On Wednesday
morning I sat in the barber’s chair listening to Radio 1’s tribute to the late
George Martin, the Beatles’ producer. Two months previously, in that same
chair, it had been David Bowie’s tribute I had heard and, since both men had
been significant in my life, it was beginning to feel as if the chair was some
kind of vantage point from which to mark the passing of the heroes of my youth.

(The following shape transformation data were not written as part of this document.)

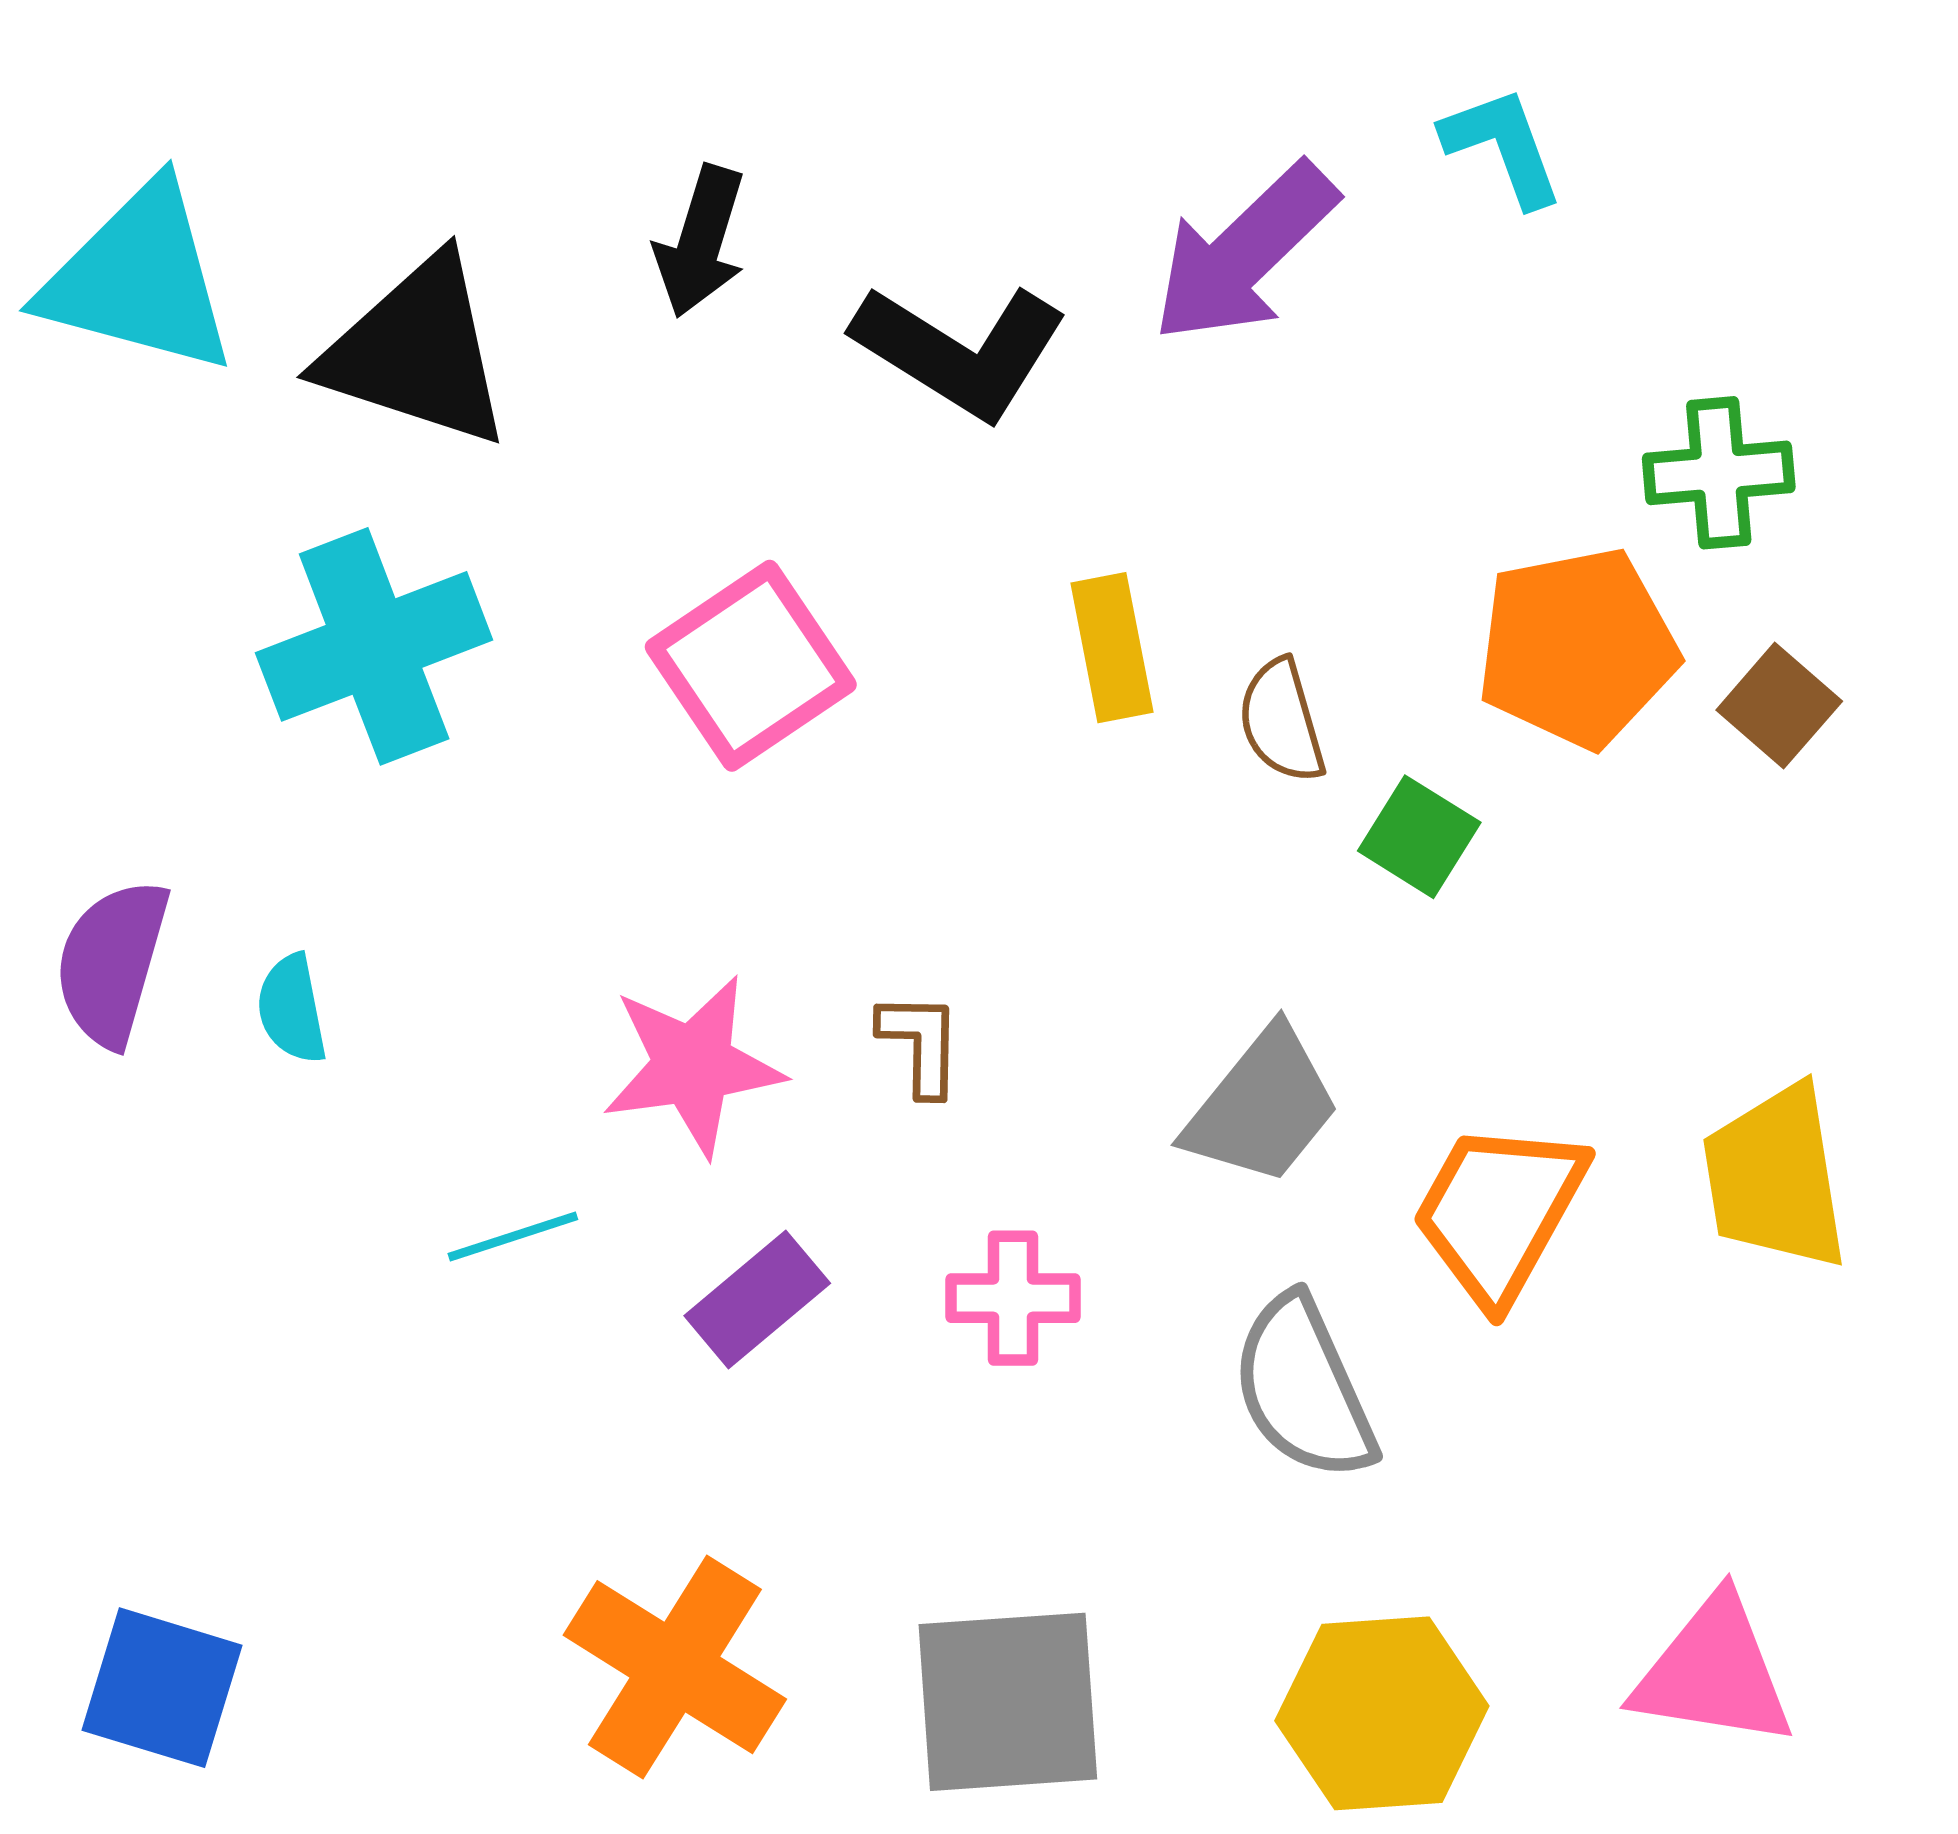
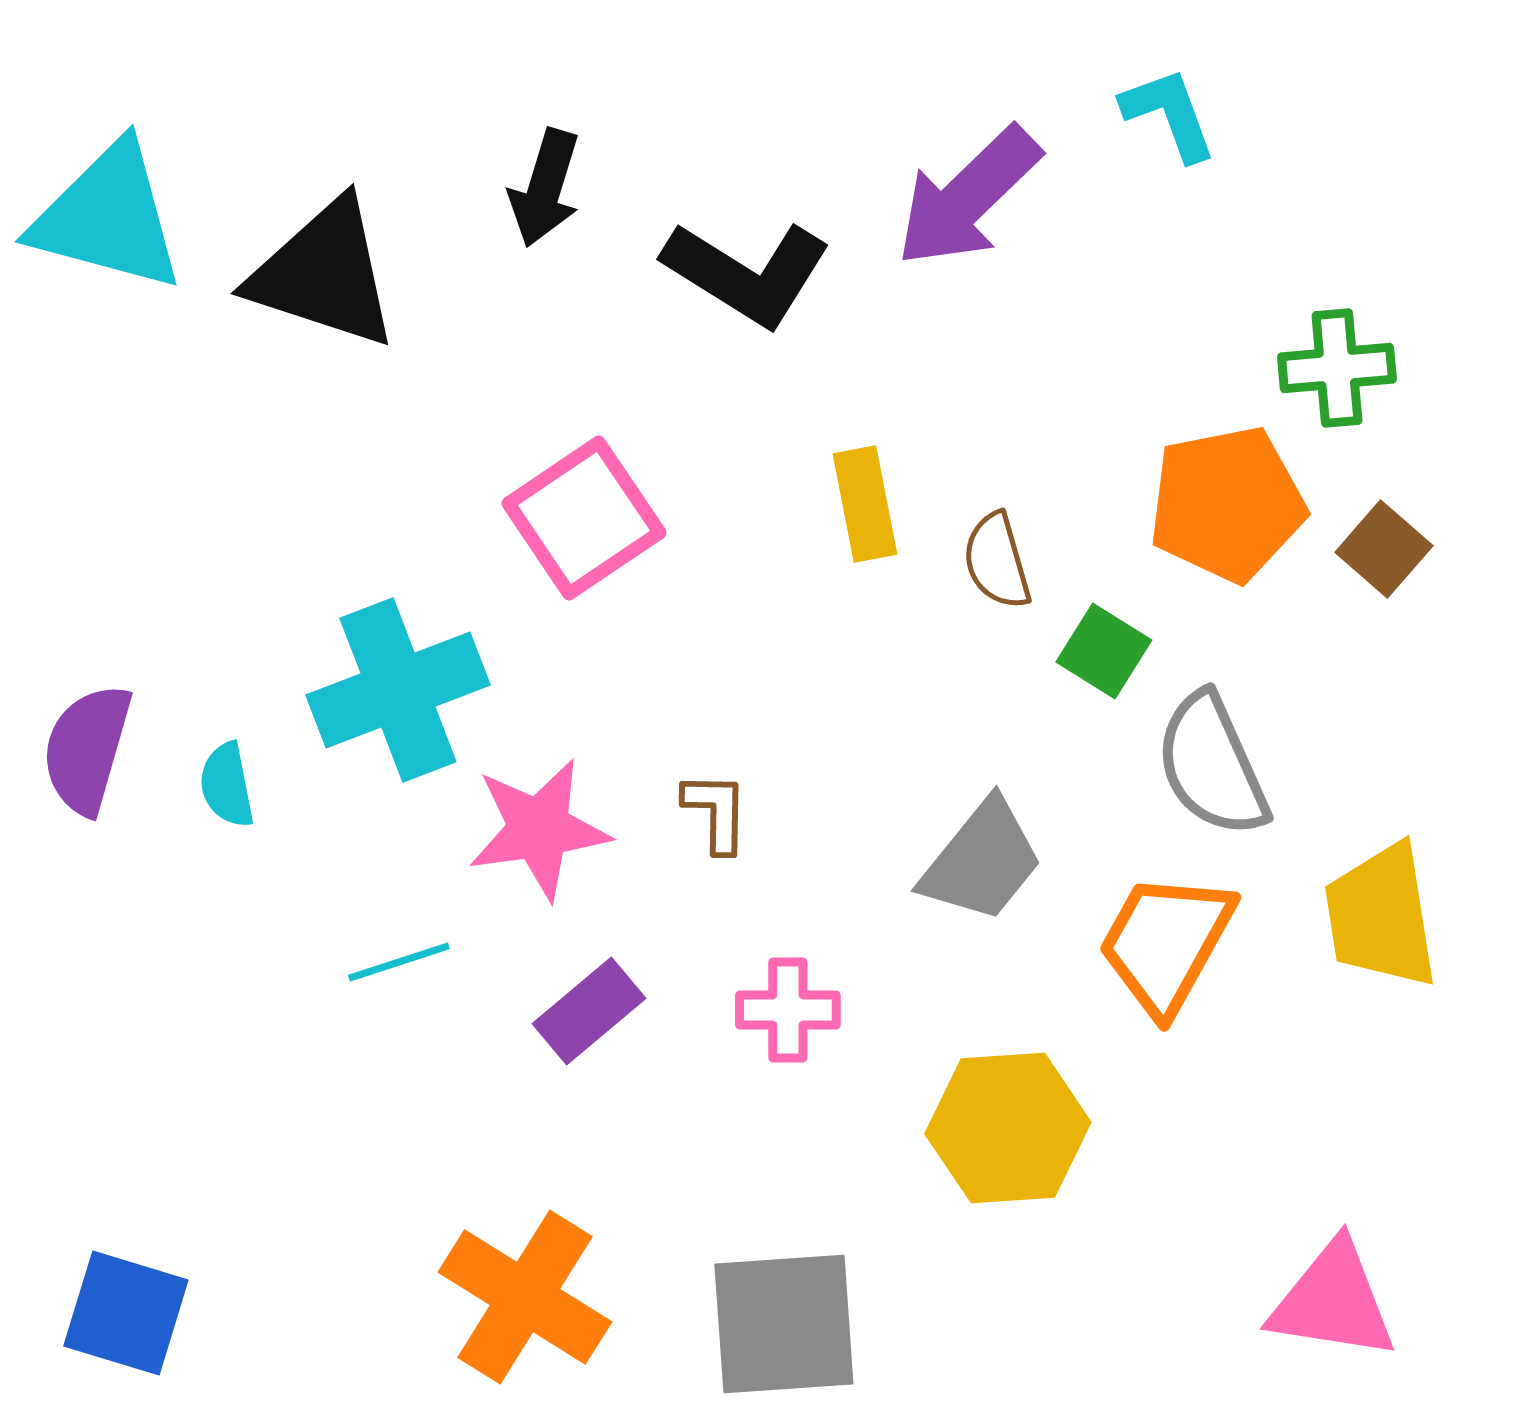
cyan cross: (374, 646) -> (398, 690), moved
gray semicircle: (1303, 1388) -> (1212, 765), moved
yellow hexagon: (1382, 1713) -> (1008, 1128), moved

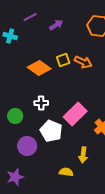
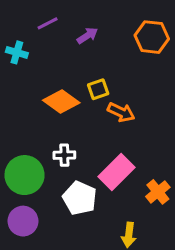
orange arrow: (83, 62) -> (121, 112), moved
green circle: (15, 116) -> (25, 175), size x1.6
purple circle: (27, 146) -> (23, 221), moved

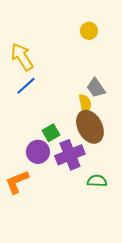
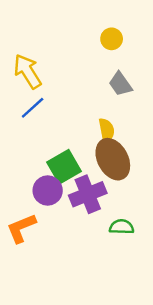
gray trapezoid: (96, 88) -> (120, 84), moved
green square: (51, 133) -> (64, 167), size x1.5

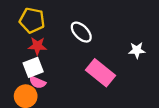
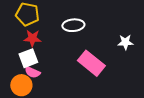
white ellipse: (81, 32) -> (73, 25), turned -50

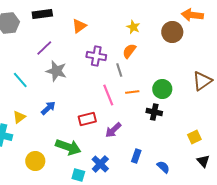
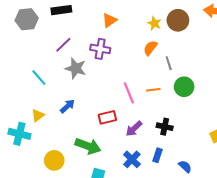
orange triangle: (79, 26) -> (109, 20), moved
brown circle: (172, 32) -> (178, 20), moved
purple cross: (96, 56) -> (100, 49), moved
gray line: (119, 70) -> (169, 63), moved
black cross: (154, 112) -> (165, 127), moved
blue cross: (100, 164) -> (132, 159), moved

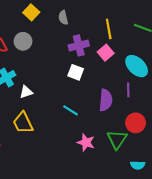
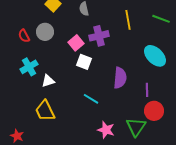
pink square: (106, 53) -> (76, 43), moved
white square: (76, 72) -> (84, 62), moved
purple line: (128, 90) -> (147, 90), moved
purple semicircle: (106, 100) -> (120, 78), moved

Perhaps, I thought, I could time future haircuts purposely to coincide with the
deaths of others of my era and, as I watch the scissored grey hair fall around
me, reflect on who goes next: me or Bob Dylan?
I don’t know
that the barber himself feels the same way about it: the little he says is
confined to nuggets of his personal life - holidays, football matches etc. - that
he looks forward to as distractions from his despair at what he sees as the breakdown
of society, his stock reaction to which is a disconsolate shake of the head. Actually
I was in the mood to empathise with him, having just returned from a couple of
days in the Lake District where the snow-capped peaks looked magnificent
against the cold but brilliant blue skies. In such surroundings it is natural
to feel that all is well with the world and to make believe that that our
minority-elected Government is not really intent on destroying society and
appropriating all wealth on behalf of an elite few; that the E.U. is not really
about to outsource its refugee management problem to a ruthless Turkish
dictator; and that Americans are not really serious about electing Donald Trump
(a dictator-in-waiting) as President and Commander in Chief.
The
distraction of the pretty Lakeland landscape was powerful but short-lived. A
reality check came with the realisation that, although it was out-of-season,
the car park machines still charged a small fortune, while the toilet
facilities which are thereby funded were boarded up on the spurious grounds of
being “vulnerable to frost”. Then, over a cup of vile, brown liquid sold as
espresso and charged at city prices, the metaphor for life under capitalism
appeared all too plain: allow yourself to become captivated and you become a
captive customer.
I am getting
some historical context on power politics by reading Claire Tomalin’s biography
of Samuel Pepys, the man whose famous diary is fascinating because it records
not only the picaresque details of his daily life, but also the political
currents in which he swam. Pepys, as was common in 17th Century
England, relied on patronage for his living and, to his good fortune, had some
useful family connections plus the will and intelligence to exploit them to the
full. As a young man he lived through the civil war and saw the execution of
King Charles 1st, the rise and unexpected demise of the increasingly
dictatorial Oliver Cromwell and the power struggle that ensued. A form of
democracy with a small degree of enfranchisement emerged from these events but real
power resided with landowners and their agents, the legal system and state-enshrined
religion, for centuries afterwards. Now that they have largely waned we should
not imagine that egalitarianism has won the day. Multinational corporations are
our new masters and, as a logical extension of this reality, Donald Trump and
his like will be our new leaders: unless we are very careful.
And, of
course, where America leads, Britain nowadays follows. It won’t be Sir Richard
Branson or Sir Alan Sugar - they are relatively nice guys - but there will be a
corporate contender with a fascist agenda that the by-then impoverished masses will
be desperate to elect as a saviour. When this happens I can just see my barber
shaking his head in despair. “The Times They Are A-Changin”, I will say.